From: Woody Suwalski
Date: Wed Aug 28 2019 - 11:18:13 EST


I have tried to "bisect" the config changes, and builds working/not
working between
rc3-rc4-rc5, and come out with the same frustrating result, that
building a "clean" kernel is not producing the same behavoir as
incremental building while bisecting. For some reason even after
getting to the same config step-by-step is not making the kernel work,
similar with actual bisecting.
So for now I simply use my patch to do the timeout.
Thinking of it - should I submit a patch like that to you for
consideration? It may be usefull for other users with the suspend
problems...

Thanks, Woody

On Wed, Aug 21, 2019 at 4:15 PM Thomas Gleixner <tglx@xxxxxxxxxxxxx> wrote:
>
> On Tue, 20 Aug 2019, Woody Suwalski wrote:
> > On Thu, Aug 15, 2019 at 2:37 AM Thomas Gleixner <tglx@xxxxxxxxxxxxx> wrote:
> > > On Tue, 13 Aug 2019, Woody Suwalski wrote:
> > > > On Mon, Aug 12, 2019 at 1:24 PM Thomas Gleixner <tglx@xxxxxxxxxxxxx> wrote:
> > > > > The ACPI handler is not the culprit. This is either an emulation bug or
> > > > > something really strange. Can you please use a WARN_ON() if the loop is
> > > > > exited via the timeout so we can see in which context this happens?
> > > > >
> > > >
> > > > B. On 5.3-rc4 problem is gone. I guess it is overall good sign.
> > >
> > > Now the interesting question is what changed between 5.3-rc3 and
> > > 5.3-rc4. Could you please try to bisect that?
> > >
> >
> > Apparently I can not, and frustrated'ingly do not understand it.
> > Tried twice, and every time I get it broken to the end of bisection -
> > so the fixed-in-5.3-rc4 theory falls apart. Yet if I build cleanly
> > 5.3-rc4 or -rc5, it works OK.
> > Then on a 32 bit system - I first tried with a scaled-down kernel
> > (just with the drivers needed in the VM). That one is never working,
> > even in rc5. Yet the "full" kernel works OK. So now there is a config
> > issue variation on top of other problem?
>
> Looks like and it would be good to know which knob it is.
>
> Can you send me the two configs please?
>
> > > dpm_suspend_noirq() is called with all CPUs online and interrupts
> > > enabled.
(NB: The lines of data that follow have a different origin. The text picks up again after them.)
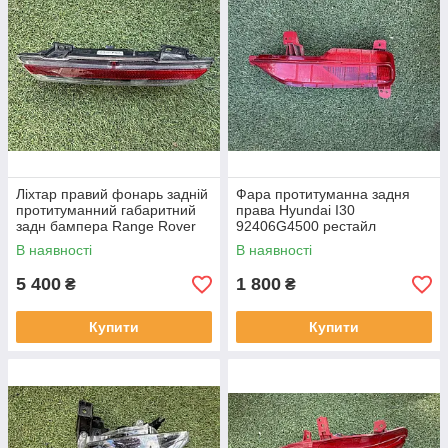
Ліхтар правий фонарь задній
Фара протитуманна задня
протитуманний габаритний
права Hyundai I30
задн бампера Range Rover
92406G4500 рестайл
L460 від2021-рр, LR152295
від2020-рр оригінал бв
В наявності
В наявності
оригінал повністю робо
відсутнє одне кріплення
5 400
1 800
₴
₴
Купити
Купити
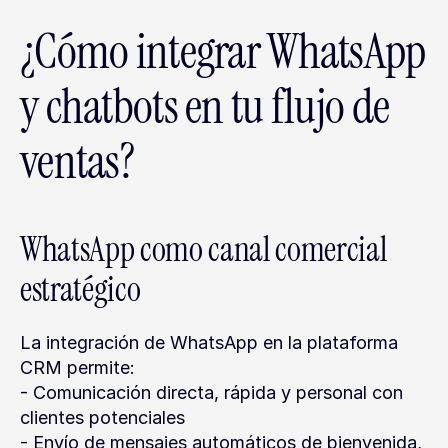
¿Cómo integrar WhatsApp 
y chatbots en tu flujo de 
ventas?
WhatsApp como canal comercial 
estratégico
La integración de WhatsApp en la plataforma 
CRM permite:
- Comunicación directa, rápida y personal con 
clientes potenciales
- Envío de mensajes automáticos de bienvenida,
In that case an interrupt pending in IRR does not make any sense
> > > at all. Confused.
> > >
> > For now I use a timeout counter patch - and it is showing 100% irq9
> > jammed and needing rescue. And I am even more confused...
>
> You're not alone, if that gives you a bit of comfort :)
>
> Thanks,
>
> tglx